→ Aim of the task
Beneath this task are records; state how many of their lines hold the word "more", and nothing else.

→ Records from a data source

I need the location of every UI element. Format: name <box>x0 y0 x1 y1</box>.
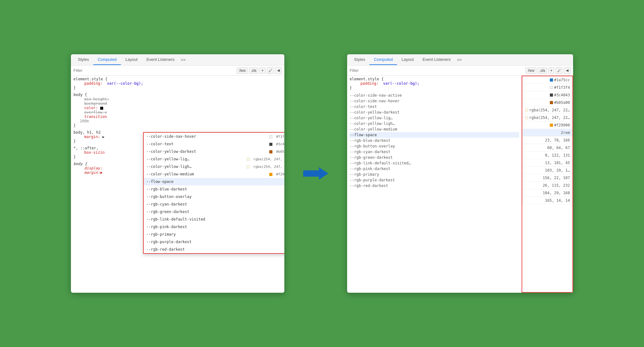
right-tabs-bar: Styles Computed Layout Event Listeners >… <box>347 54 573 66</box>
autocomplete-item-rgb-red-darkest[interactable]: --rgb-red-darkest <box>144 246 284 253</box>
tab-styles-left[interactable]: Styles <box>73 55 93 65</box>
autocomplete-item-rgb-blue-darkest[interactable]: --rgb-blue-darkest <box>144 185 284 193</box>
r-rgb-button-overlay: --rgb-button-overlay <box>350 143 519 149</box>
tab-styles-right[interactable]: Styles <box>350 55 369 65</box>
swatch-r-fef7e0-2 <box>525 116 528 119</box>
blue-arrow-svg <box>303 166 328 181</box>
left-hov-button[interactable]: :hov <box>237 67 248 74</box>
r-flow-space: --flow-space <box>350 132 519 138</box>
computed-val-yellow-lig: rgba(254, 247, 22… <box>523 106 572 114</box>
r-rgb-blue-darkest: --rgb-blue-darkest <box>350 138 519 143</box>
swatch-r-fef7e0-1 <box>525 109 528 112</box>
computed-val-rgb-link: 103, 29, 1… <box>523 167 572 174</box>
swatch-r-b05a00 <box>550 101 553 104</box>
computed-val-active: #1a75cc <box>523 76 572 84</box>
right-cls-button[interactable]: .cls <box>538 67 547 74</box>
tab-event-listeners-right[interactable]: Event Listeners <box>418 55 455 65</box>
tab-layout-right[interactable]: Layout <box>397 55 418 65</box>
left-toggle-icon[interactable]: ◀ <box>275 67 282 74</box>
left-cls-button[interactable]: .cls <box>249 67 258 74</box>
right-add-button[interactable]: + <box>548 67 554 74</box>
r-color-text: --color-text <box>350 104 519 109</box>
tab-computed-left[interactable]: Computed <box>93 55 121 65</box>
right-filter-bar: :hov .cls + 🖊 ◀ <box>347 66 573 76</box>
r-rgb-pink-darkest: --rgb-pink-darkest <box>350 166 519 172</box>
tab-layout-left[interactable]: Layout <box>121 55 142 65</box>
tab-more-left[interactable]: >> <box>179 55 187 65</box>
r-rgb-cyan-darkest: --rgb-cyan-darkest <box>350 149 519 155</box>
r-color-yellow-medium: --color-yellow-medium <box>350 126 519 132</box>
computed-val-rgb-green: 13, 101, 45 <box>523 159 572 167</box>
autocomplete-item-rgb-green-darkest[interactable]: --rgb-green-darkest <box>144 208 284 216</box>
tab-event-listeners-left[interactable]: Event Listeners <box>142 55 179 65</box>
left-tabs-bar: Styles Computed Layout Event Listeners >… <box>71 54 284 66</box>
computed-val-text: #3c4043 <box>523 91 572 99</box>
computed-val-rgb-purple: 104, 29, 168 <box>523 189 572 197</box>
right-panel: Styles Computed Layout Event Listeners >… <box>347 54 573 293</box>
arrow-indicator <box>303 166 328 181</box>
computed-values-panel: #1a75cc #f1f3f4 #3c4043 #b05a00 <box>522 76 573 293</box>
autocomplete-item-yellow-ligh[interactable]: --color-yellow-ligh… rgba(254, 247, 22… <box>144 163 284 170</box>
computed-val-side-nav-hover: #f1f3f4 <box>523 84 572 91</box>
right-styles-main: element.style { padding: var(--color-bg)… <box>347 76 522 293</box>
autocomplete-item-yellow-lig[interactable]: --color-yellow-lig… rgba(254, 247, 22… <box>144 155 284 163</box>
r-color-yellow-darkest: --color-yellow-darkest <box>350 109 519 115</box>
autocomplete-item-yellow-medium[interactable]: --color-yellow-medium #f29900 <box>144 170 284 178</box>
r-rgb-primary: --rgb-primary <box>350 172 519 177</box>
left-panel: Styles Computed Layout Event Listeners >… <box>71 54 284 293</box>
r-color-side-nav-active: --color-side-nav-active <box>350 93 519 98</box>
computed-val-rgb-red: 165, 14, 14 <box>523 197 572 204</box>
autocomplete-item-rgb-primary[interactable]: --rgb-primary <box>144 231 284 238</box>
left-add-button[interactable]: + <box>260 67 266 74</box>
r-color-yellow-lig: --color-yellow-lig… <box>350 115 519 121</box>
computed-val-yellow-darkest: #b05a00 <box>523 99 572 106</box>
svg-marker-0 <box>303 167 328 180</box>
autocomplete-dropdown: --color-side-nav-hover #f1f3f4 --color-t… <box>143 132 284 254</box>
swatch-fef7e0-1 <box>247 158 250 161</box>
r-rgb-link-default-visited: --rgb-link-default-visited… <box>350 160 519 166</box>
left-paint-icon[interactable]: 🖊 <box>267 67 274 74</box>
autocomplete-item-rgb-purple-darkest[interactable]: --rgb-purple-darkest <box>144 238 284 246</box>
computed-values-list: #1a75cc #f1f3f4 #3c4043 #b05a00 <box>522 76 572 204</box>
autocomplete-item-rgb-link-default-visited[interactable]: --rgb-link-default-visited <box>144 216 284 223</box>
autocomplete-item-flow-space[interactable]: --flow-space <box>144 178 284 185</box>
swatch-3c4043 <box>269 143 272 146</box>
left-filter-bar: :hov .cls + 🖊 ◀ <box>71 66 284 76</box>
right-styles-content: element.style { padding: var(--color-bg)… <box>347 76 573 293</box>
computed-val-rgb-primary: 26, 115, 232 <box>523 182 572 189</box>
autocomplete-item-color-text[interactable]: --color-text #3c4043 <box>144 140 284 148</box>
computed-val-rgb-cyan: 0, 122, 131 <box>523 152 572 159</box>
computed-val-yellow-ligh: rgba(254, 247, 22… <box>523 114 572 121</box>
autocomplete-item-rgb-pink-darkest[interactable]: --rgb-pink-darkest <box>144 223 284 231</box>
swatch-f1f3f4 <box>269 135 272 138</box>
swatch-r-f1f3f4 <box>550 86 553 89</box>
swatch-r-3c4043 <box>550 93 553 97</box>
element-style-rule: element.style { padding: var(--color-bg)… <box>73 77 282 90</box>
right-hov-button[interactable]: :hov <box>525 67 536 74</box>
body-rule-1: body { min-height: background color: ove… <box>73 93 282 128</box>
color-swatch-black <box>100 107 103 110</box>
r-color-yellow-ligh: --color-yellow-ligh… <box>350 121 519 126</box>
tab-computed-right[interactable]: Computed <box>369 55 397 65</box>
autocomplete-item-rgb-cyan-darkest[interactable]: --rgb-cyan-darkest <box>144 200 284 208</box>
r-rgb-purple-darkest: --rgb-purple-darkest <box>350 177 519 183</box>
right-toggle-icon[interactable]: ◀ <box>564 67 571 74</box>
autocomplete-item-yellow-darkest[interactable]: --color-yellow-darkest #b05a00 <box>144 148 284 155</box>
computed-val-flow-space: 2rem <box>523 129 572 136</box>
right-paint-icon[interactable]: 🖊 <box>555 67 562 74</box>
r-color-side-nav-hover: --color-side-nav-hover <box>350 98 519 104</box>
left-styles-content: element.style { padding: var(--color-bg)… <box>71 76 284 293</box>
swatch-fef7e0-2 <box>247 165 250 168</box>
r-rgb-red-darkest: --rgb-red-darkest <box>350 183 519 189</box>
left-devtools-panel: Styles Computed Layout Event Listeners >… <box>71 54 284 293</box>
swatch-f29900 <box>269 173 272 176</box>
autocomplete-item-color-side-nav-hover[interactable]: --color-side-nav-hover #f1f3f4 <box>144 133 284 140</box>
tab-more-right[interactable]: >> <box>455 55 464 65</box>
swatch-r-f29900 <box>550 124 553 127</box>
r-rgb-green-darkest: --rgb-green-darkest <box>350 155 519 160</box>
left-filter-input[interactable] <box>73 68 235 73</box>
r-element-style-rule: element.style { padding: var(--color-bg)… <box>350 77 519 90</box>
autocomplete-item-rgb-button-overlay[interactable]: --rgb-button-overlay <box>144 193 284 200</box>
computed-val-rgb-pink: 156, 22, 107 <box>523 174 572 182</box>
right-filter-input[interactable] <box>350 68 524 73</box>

→ Task solution
2